Set the following variables within /etc/edg/info-mds.conf

SITE_INFO=no
NETMON_PRESENT=no
CE_PRESENT=no
SE_PRESENT=yes
#SE_ID=gppse01.gridpp.rl.ac.uk - This may be set manually, if left 
       blank it will default to the local hostname
#SE_SIZE=500 - The size of the storage element in MB
SE_CONTACT=grid.support@hostname
SE_TYPE=disk
#SE_FILESYSTEMS=/dev/hda2,/dev/hda4 - This is a comma separated 
                list with no spaces, these values are 
                used with df to obtain the free space of the SE
#SE_CLOSE_CE=gppa.gridpp.rl.ac.uk - This is a comma separated 
             list with no spaces, the values are the host 
             names of the close computing elements
SE_PROTOCOLS=gridftp,rfio,file - This is a comma separated 
             list with no spaces, the values are the protocols 
             supported by the storage element
SE_PROTOCOL_PORTS=2811,3147, - This is a comma separated list 
                  with no spaces, these values must relate 
                  to the corresponding SE_PROTOCOLS

8.6.0.4 Computing Element Information Provider Installation

Install

CEInformationProviders-*.i386.rpm

Set the following variables within /etc/globus.conf

GRID_INFO_GIIS_1=ce - The GIIS name
GRID_INFO_REG_GIIS=ral - The site name
GRID_INFO__REG_HOST=gppmds.gridpp.rl.ac.uk - The site host

Set the following variables within /etc/edg/info-mds.conf

SITE_INFO=no
NETMON_PRESENT=no
SE_PRESENT=no 
CE_PRESENT=yes
#CE_HOST=gppa.gridpp.rl.ac.uk - This may be set manually, 
         if left blank it will default to the local hostname
#CE_BATCHSYSTEM=pbs - Supported systems are pbs and lsf, 
                bqs will be added shortly
#CE_CLUSTER_BATCH_SYSTEM_BIN_PATH=/usr/pbs/bin - 
              This is the path to the directory containing the 
              queue management commands
#CE_QUEUE=short,long - This is a comma separated list 
          with no spaces of the queue names of the computing 
          element
#CE_CLOSE_SE_ID=gppse01.gridpp.rl.ac.uk, gppse02.gridpp.rl.ac.uk,gppse03.gridpp.rl.ac.uk 
               - This is a comma separated list with no spaces of the 
                 names of close storage elements
#CE_CLOSE_SE_MOUNT_POINT=usr/atlas,,usr/cms - 
               This is a comma separated list with no spaces of the 
               mount points of Close Storage Elements, 
               these values must relate to the corresponding CLOSE_SE_ID's

The CEInformationProviders-*.rpm also installs the file /opt/edg/info/mds/etc/ldif/ce-static.ldif.in. This file has to be copied to /opt/edg/info/mds/etc/ldif/ce-static.ldif, the contents need to be changed to reflect the computing element environment. If required each queue can be customised using individualised static ldif files. If ce-static-queuename.ldif exists then this will be used in place of the ce-static.ldif.

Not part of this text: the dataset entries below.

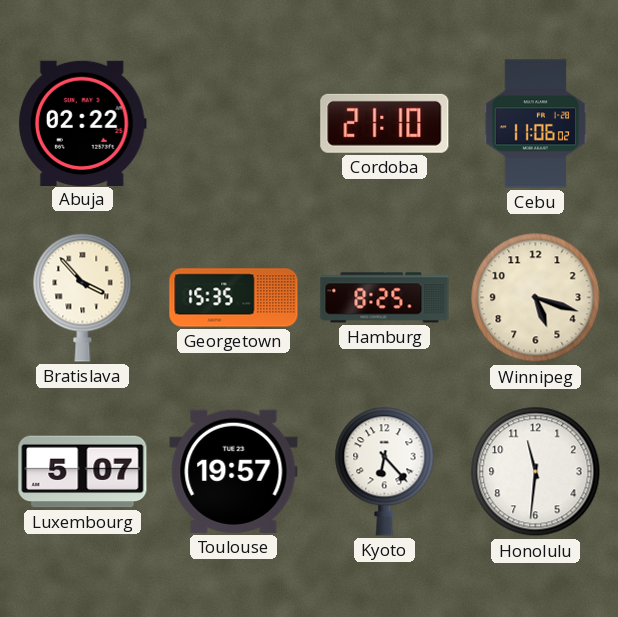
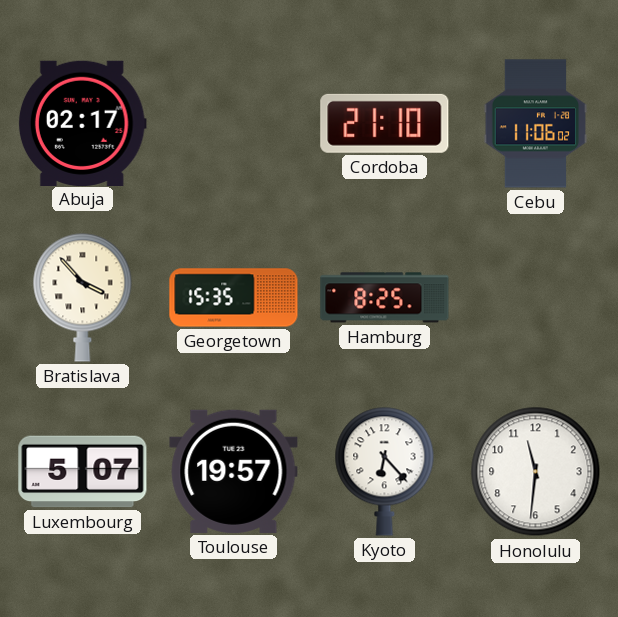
Abuja: 02:22 -> 02:17
Winnipeg: 5:18 -> none
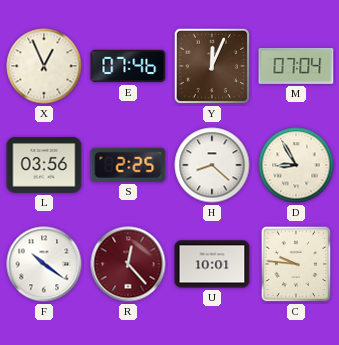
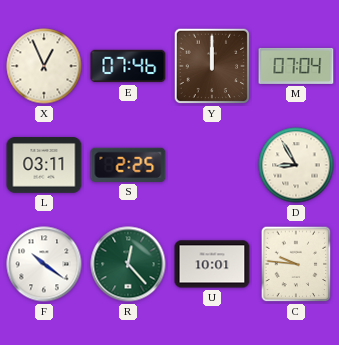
Y: 12:04 -> 12:00
L: 03:56 -> 03:11
H: 8:22 -> none
R dial: burgundy -> green
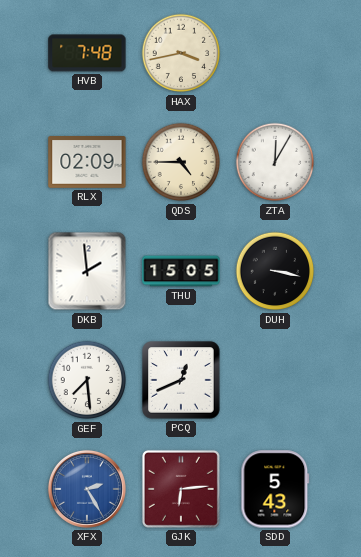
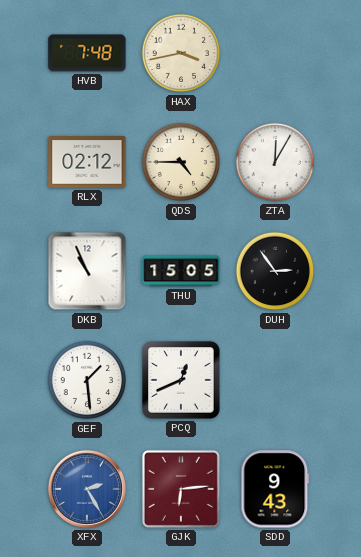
RLX: 02:09 -> 02:12
DKB: 1:59 -> 10:56
DUH: 3:17 -> 2:54
GEF: 7:29 -> 1:29
SDD: 5:43 -> 9:43
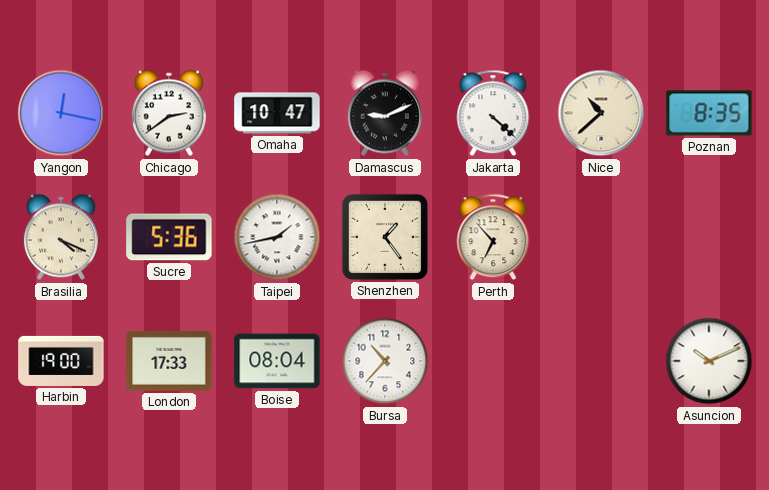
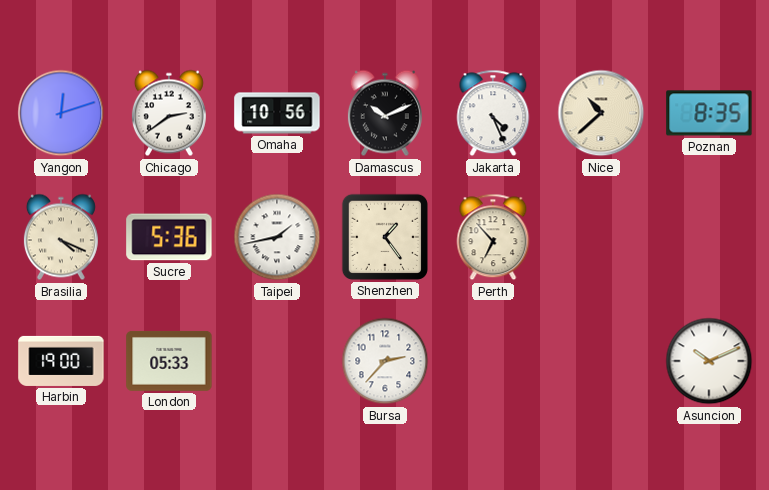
Yangon: 12:17 -> 12:12
Omaha: 10:47 -> 10:56
Damascus: 9:11 -> 10:11
Jakarta: 4:22 -> 4:26
London: 17:33 -> 05:33
Boise: 08:04 -> none
Bursa: 10:37 -> 2:37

8.6.0.5 Starting the server

The servers can be started and stopped via SysV scripts named edginfo-mds and globus-mds and can be set to autostart with the chkconfig command (see see 3.2).

8.6.0.6 Setting up a virtual organisation or country information service.

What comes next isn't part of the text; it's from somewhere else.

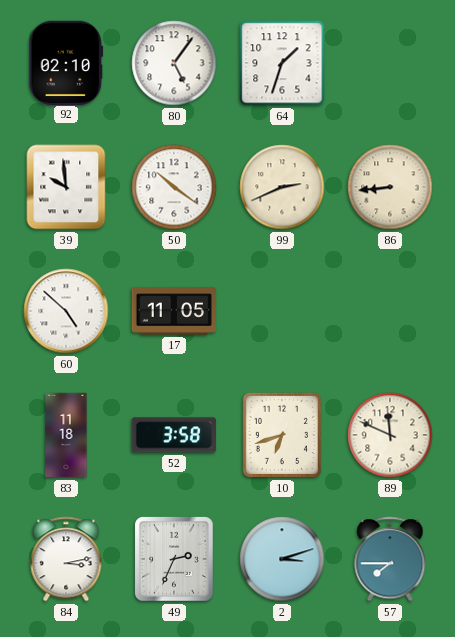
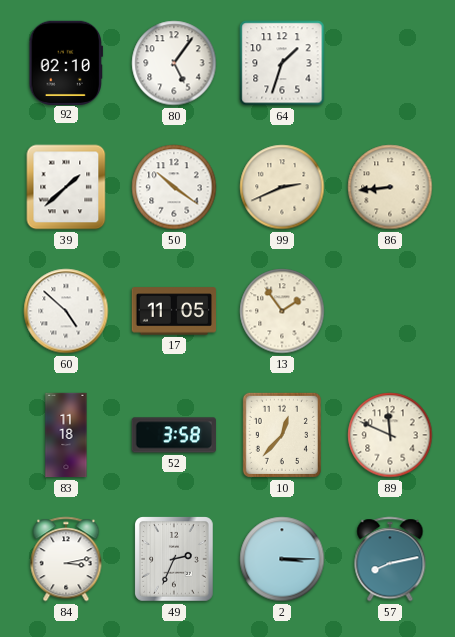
39: 9:59 -> 1:38
13: none -> 1:54
10: 6:42 -> 12:37
2: 3:12 -> 3:15
57: 7:45 -> 8:13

Install the edg-info-main RPM. There are 3 files of interest

etc/info-vo.conf
etc/rc.d/init.d/edginfo-vo
opt/edg/info/mds/etc/testbed1-vo.ldif

The only file that should need editing is the testbed1-vo.ldif this needs to contain entries for the sites within the vo/country an example entry is given for RAL

The ftree vo/country server is now ready to roll: /etc/rc.d/init.d/edginfo-vo start .

8.6.0.7 Setup for multiple site servers

There is a requirement for some sites to have more than one server running. Where a site has two or more sets of resources that are used by different VOs, a server will have to be run for each VO. If one or more VO shares the resources then only one server is required. Hence the need to have a .conf separate from globus.conf. A copy of the info.conf will be required for each server, as will copies of the edginfo and the contents of the /opt/edg/info/mds directory.

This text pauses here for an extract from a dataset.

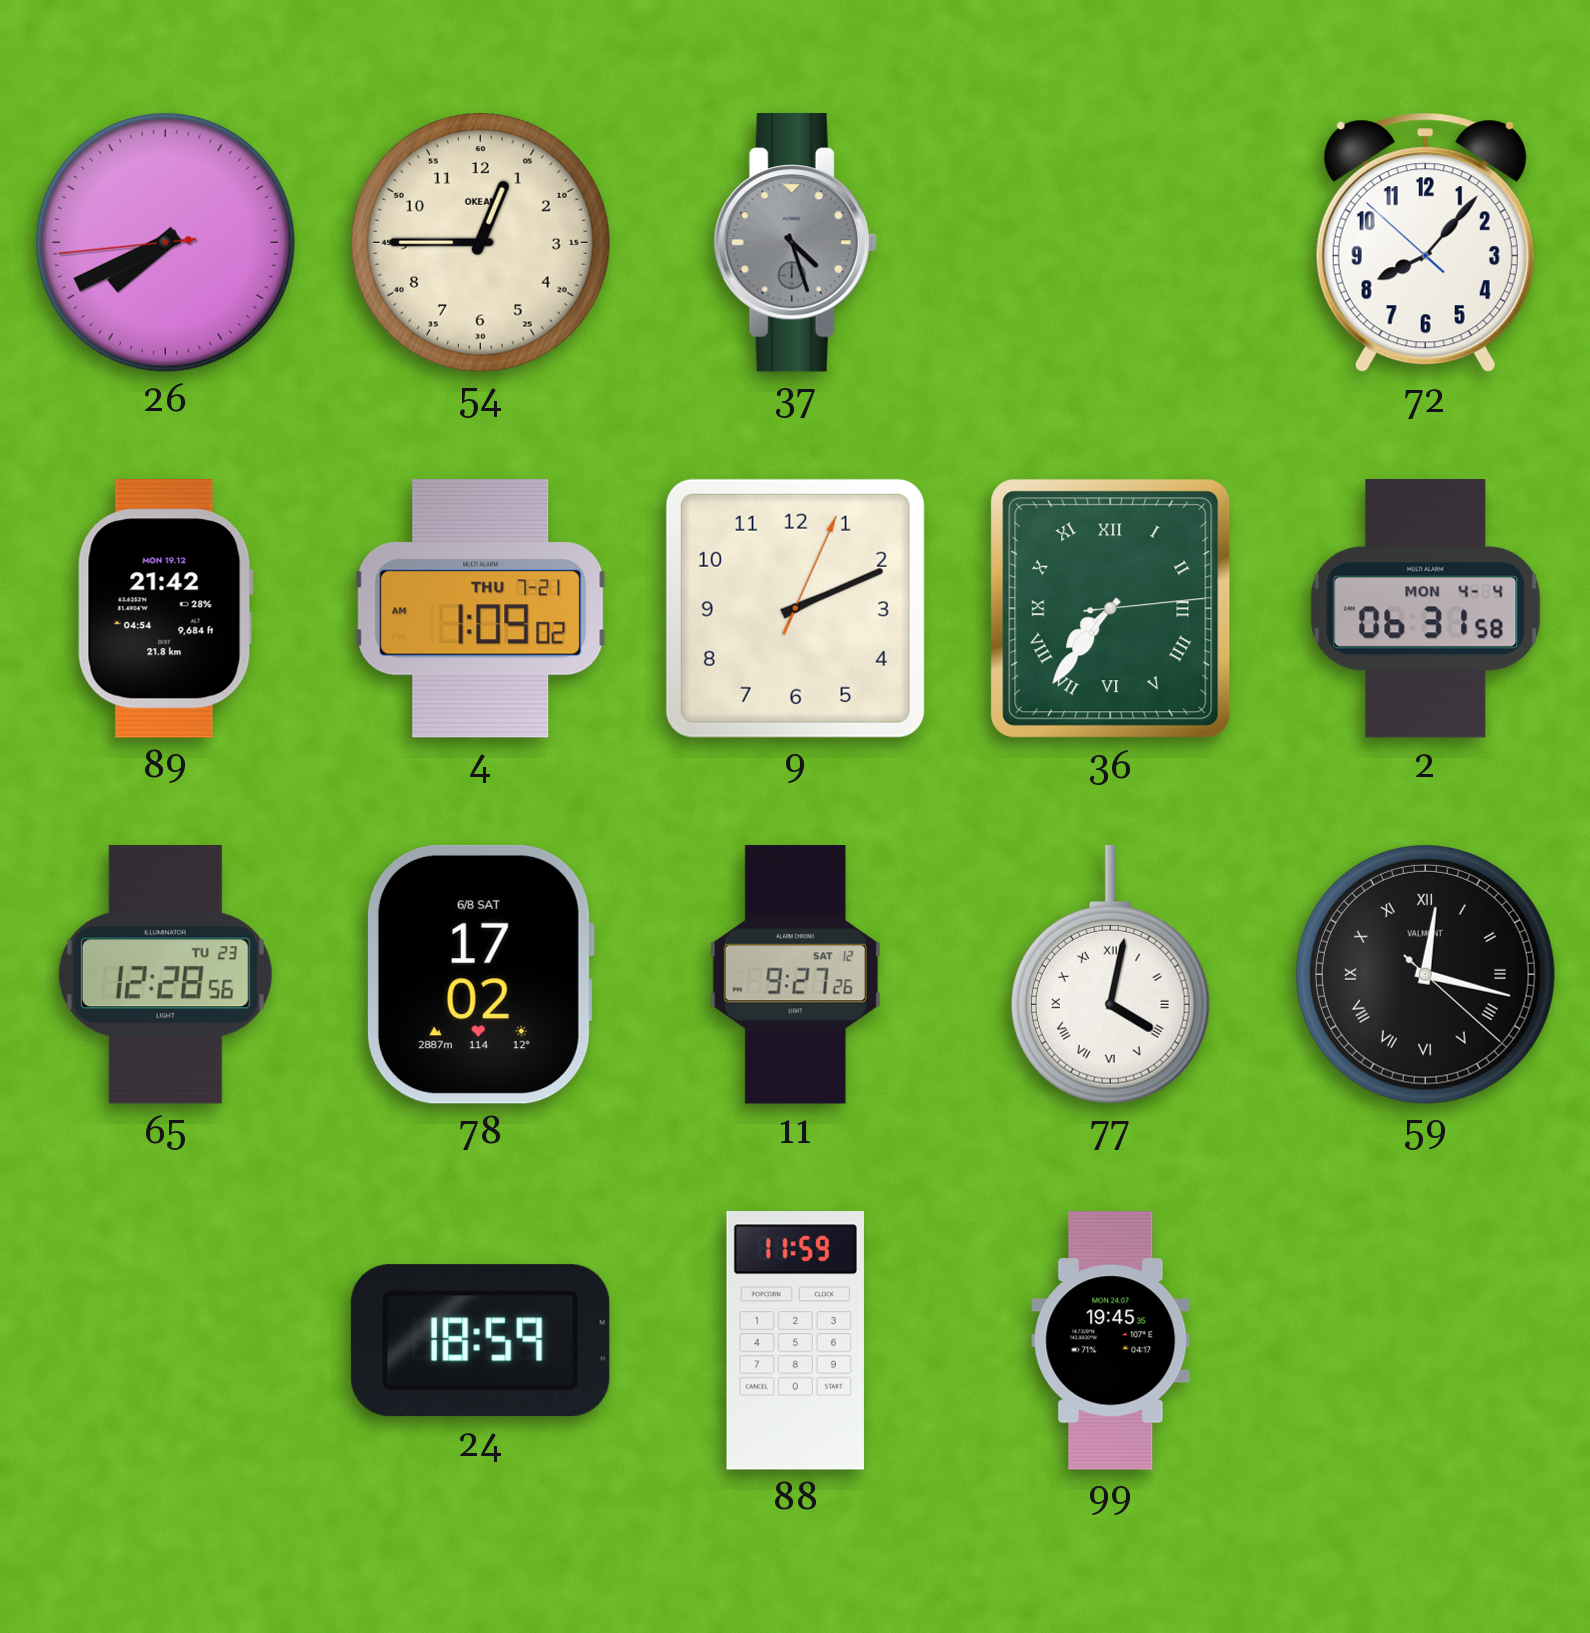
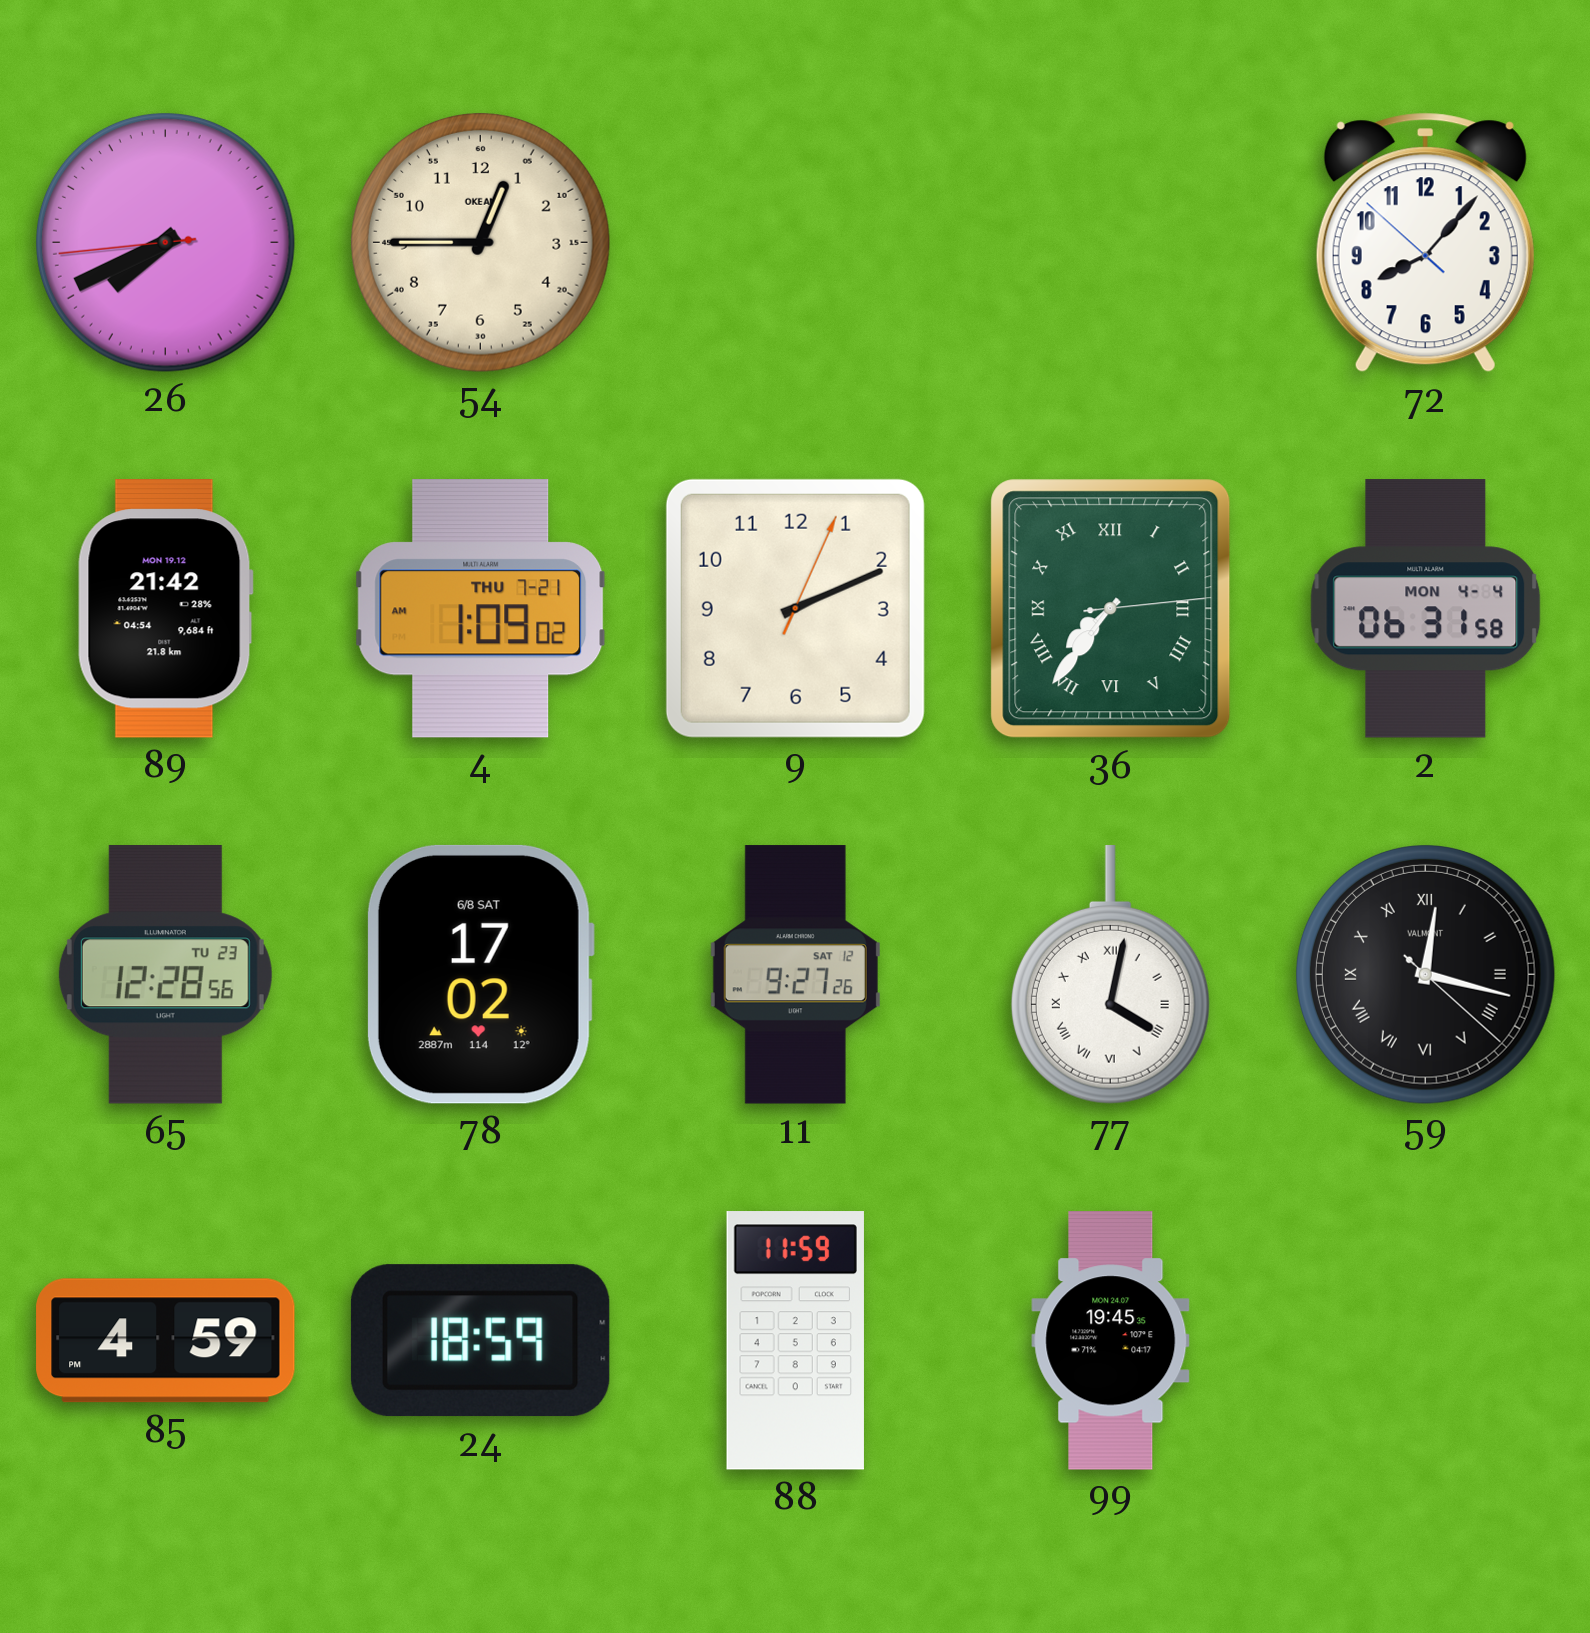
37: 4:27 -> none
85: none -> 4:59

To set up another server a copies of the wp3-testbed-mds directory (e.g. wp3-testbed-mds-atlas), the edginfo (e.g. edginfo-atlas), and the info.conf (e.g. info-atlas.conf) file will have to be made.

The value for the WP3_DEPLOY in info-atlas.conf will have to be set to wp3-testbed-mds-atlas; the value for INFO_CONFIG in edginfo will have to be set to info-atlas.conf.

Finally, any other site- or VO-specific values will also have to be set in info-atlas.conf.

8.7 R-GMA

The Relational database based information provider has also been written by WP3. This is known as R-GMA, short for Relational Grid Monitoring Architecture. It is again possible to display information using the same schema as that displayed using LDAP and MDS. Again, the performance of this is being tested for comparison with the LDAP and MDS approach.

For further information on R-GMA see `R-GMA Relational Information Monitoring and Management System User Guide'

8.7.1 Installation and configuration of R-GMA - Initial Setup

The R-GMA package consists of seven RPMs and depends on a number of external packages. These components can be obtained from the package repository. Each RPM is described below.

The external packages on which R-GMA depends are listed below. They can also be found from the above mentioned website.

8.7.2 Configuring R-GMA for a Virtual Organization

To set up R-GMA for a virtual organization one has to run one RegistryServlet and one SchemaServlet. These make use of a database to store information about producers (RegistryServlet) and tables (SchemaServlet). These Servlets will initially be run at RAL and the URLs of those Servlets will be made available elsewhere. In the future each virtual organisation will run their own RegistryServlet and SchemaServlet.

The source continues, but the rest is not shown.